According to a story from Scleroderma News, the results from a recent study suggest that the six minute walk test can accurately predict outcomes for patients with systemic sclerosis. A low score is associated with more severe disease and an increased risk of death. According to the data, every meter a patient was able to walk correlated to a single percentage point in survival chances.

About Systemic Sclerosis

Systemic sclerosis, which is also known as systemic scleroderma, is a type of autoimmune disease that primarily affects connective tissue. The disease causes damage to small arteries and causes the skin to thicken due to the accumulation of collagen. What causes the immune reaction to begin is not entirely known. There may be some genetic links, and cytomegalovirus and parvovirus B19 have also been suggested as potential triggers. Some chemotherapy agents, solvents, and chronic kidney disease have also been linked to systemic sclerosis. The disease becomes life threatening when its begins to affect the vital organs, such as the digestive system, lungs, and heart. Symptoms include scarred and hardened skin, ulcers, itching, muscle weakness, joint pain, pulmonary arterial hypertension, digestive problems, liver scarring, esophagitis, and kidney damage.

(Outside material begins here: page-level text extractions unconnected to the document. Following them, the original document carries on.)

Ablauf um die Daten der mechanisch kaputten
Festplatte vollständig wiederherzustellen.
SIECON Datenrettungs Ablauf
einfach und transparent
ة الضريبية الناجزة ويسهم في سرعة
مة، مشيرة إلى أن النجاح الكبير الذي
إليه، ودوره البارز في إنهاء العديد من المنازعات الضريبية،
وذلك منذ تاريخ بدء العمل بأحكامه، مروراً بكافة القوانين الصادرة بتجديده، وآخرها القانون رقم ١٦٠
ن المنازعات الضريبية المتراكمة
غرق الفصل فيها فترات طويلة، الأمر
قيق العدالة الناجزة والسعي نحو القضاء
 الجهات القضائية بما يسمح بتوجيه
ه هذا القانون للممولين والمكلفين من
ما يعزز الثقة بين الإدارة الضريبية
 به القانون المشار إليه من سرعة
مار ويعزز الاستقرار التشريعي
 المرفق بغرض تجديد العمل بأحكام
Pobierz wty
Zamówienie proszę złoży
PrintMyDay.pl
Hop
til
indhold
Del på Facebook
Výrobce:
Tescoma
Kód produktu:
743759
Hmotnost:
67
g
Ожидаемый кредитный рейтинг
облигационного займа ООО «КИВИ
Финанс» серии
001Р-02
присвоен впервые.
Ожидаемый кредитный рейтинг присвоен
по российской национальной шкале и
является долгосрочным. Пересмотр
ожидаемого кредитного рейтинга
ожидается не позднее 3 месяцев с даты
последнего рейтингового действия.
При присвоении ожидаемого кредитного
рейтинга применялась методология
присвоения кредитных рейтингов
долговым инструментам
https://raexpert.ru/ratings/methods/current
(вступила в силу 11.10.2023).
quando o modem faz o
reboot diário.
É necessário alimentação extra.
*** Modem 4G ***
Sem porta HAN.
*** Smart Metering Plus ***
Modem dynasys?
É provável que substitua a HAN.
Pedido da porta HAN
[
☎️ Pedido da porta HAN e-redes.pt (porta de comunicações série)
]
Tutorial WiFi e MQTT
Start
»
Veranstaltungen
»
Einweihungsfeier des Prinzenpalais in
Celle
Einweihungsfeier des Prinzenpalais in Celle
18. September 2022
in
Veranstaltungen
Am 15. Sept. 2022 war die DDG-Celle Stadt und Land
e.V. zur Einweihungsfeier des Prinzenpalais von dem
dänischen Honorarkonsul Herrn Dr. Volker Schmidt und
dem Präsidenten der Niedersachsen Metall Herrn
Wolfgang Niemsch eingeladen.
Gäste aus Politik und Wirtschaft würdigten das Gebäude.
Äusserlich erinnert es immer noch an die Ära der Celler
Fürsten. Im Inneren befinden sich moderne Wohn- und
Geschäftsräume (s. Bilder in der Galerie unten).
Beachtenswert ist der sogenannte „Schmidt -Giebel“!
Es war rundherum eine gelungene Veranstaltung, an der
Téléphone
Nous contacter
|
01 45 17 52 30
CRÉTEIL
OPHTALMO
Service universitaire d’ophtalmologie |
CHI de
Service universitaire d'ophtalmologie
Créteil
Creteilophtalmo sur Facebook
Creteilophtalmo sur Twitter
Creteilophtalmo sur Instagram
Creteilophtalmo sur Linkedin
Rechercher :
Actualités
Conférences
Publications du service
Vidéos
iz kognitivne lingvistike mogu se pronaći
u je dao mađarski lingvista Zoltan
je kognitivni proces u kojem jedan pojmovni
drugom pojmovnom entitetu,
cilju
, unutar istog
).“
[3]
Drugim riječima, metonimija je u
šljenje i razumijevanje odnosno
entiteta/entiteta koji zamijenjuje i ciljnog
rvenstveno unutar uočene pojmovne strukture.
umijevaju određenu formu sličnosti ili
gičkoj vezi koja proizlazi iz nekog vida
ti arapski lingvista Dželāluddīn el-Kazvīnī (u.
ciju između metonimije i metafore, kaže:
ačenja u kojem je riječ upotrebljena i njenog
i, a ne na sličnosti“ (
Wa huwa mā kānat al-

Ten year survival rate when the organs become involved is 55 percent. To learn more about systemic sclerosis, click here.

The Six Minute Walk Test

The six minute walk test is a very simple evaluation that measures how far a person is able to walk in six minutes. Participants are permitted stop and rest as many times as they feel is necessary. It is commonly used to measure the exercise ability of people with illnesses such as pulmonary arterial hypertension or pulmonary fibrosis.

About the Study

The study involved 54 patients with systemic sclerosis; 70 percent had internal organ involvement. Patients with abnormally low walk scores had worse disease, that often included muscle weakness, poor lung function, and joint pain. The study was conducted over a six year period, and eight patients died. Six of the eight that died started the study with low walk scores.

While the six minute walk test has not been commonly employed in systemic sclerosis, it appears to have the ability to play a valuable role in predicting outcomes for patients.